Clear objectives were set for the search: firstly, to find a diamond larger than a quarter of a carat; secondly, to find a diamond-bearing pipe; and, thirdly, to establish that the pipe was of a diamond grade high enough to justify a mine.
The first objective was reached in July 1976 when a diamond of more than a quarter of a carat was found in the King George River in the north Kimberley, although the second objective had already been achieved with the discovery of a diamond-bearing pipe – Big Spring No 1 – at the remote site of Mt North Creek.
Bulk testing of this pipe and four others found nearby in 1977 disappointingly revealed diamonds of only very small size. However, the sampling did turn up some important new geological information: in contrast to the South African diamond finds, chromite was revealed as an indicator mineral for diamonds in Australia and lamproite was indeed the host rock for the diamonds. Rex Prider’s theory had finally been proven.
While samples from the west Kimberley eventually led to the discovery of 49 lamproite pipes, and a central treatment plant was built to recover some 92,000 diamonds, it was determined that the grade of these deposits was not quite high enough to warrant establishing a mine.
Happily, further exploration in the eastern part of the Kimberley was to deliver on the search’s third objective. Sampling of Smoke Creek revealed not just the usual indicator minerals for diamonds, but whole diamonds. Indeed, members of the venture team were astonished to find up to 15 diamonds in their pan when they sieved gravel from certain parts of the creek.

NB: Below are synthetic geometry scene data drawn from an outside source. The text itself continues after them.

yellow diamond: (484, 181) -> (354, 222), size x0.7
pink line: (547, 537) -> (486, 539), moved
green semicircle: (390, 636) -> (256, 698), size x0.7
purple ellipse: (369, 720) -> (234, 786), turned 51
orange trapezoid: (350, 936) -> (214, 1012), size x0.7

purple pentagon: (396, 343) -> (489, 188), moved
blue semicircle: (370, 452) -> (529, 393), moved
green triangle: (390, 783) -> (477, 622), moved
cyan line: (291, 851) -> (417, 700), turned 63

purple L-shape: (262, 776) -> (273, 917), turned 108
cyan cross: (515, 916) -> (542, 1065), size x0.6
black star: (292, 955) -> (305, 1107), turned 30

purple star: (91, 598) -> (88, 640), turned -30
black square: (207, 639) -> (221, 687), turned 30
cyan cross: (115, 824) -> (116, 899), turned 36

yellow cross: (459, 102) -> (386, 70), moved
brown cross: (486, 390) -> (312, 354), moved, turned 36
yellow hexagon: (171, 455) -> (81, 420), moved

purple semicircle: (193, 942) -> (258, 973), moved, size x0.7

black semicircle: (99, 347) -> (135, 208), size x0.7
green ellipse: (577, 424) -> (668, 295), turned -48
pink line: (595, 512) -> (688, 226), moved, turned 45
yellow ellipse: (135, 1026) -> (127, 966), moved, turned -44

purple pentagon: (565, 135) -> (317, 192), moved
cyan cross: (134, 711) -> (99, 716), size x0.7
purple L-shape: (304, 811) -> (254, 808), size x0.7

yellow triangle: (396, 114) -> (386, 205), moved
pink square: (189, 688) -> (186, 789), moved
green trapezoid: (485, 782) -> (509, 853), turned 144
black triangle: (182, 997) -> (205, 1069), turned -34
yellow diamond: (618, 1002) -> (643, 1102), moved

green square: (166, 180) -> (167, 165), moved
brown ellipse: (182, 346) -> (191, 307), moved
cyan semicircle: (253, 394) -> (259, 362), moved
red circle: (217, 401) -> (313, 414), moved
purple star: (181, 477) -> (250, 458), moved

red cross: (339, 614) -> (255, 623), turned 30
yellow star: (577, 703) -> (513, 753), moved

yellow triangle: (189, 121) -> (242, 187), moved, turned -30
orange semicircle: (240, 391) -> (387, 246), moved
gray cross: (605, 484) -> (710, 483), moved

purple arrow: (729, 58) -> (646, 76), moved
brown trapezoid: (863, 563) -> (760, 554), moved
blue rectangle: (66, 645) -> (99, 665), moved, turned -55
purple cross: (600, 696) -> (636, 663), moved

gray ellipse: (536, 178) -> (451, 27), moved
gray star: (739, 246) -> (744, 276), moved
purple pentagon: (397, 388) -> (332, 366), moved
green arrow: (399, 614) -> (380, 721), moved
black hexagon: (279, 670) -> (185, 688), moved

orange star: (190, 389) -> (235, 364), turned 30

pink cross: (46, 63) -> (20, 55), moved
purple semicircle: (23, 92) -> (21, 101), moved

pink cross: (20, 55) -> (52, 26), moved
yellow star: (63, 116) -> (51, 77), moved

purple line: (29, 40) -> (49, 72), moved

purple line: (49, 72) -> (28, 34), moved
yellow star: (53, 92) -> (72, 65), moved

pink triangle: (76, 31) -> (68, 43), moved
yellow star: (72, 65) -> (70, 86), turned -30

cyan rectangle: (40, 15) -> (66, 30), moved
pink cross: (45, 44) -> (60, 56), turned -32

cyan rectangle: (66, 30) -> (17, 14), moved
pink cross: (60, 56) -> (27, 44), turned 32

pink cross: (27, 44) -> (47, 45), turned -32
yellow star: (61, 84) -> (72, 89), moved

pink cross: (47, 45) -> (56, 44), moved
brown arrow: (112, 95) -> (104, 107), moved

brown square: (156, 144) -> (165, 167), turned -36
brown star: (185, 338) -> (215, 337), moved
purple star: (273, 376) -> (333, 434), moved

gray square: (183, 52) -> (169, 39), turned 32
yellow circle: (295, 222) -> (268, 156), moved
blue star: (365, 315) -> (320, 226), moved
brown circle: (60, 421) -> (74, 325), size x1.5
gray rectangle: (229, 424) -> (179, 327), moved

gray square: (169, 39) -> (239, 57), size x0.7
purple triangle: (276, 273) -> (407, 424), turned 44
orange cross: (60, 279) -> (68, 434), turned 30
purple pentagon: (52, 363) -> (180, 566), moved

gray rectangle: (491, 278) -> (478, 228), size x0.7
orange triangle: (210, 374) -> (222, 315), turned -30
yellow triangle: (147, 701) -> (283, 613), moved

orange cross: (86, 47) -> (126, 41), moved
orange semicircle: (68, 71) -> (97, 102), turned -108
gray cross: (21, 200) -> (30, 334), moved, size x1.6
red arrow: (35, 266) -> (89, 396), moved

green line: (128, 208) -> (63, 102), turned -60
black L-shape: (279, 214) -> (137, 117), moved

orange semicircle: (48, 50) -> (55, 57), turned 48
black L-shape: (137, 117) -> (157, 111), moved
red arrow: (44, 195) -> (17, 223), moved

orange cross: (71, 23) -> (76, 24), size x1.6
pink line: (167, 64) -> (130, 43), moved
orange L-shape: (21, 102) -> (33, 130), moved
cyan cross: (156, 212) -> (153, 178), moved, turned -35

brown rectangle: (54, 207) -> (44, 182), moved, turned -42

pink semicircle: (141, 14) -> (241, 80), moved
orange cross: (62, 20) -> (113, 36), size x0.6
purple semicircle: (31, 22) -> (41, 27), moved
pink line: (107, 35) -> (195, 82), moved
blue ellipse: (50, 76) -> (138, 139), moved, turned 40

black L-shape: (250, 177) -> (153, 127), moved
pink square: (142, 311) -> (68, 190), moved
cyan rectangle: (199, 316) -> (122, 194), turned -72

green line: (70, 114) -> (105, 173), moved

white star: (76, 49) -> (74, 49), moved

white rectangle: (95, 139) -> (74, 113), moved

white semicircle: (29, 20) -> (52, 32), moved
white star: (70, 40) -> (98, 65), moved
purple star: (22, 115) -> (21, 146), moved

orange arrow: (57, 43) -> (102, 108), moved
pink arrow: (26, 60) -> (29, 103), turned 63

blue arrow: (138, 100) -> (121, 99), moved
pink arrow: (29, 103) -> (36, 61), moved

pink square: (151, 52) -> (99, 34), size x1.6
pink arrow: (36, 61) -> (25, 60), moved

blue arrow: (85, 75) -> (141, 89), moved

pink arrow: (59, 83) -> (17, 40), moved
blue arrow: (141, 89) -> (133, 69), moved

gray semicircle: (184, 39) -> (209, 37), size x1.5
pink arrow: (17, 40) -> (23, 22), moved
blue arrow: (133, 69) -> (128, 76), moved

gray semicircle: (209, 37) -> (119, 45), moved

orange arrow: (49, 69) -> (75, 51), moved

Over the next three years, deep drilling was carried out to fully evaluate the pipe and confirm that it was indeed commercially viable. Open pit mining commenced in December 1985 and while the diamonds unearthed were of much lower value than world average, the volumes were immense and the grade was of a richness that would rewrite geological textbooks. Argyle would become one of the world’s largest producers of diamonds and the largest supplier of natural coloured diamonds, including white, champagne, cognac, blue and the highly coveted rare pink diamonds.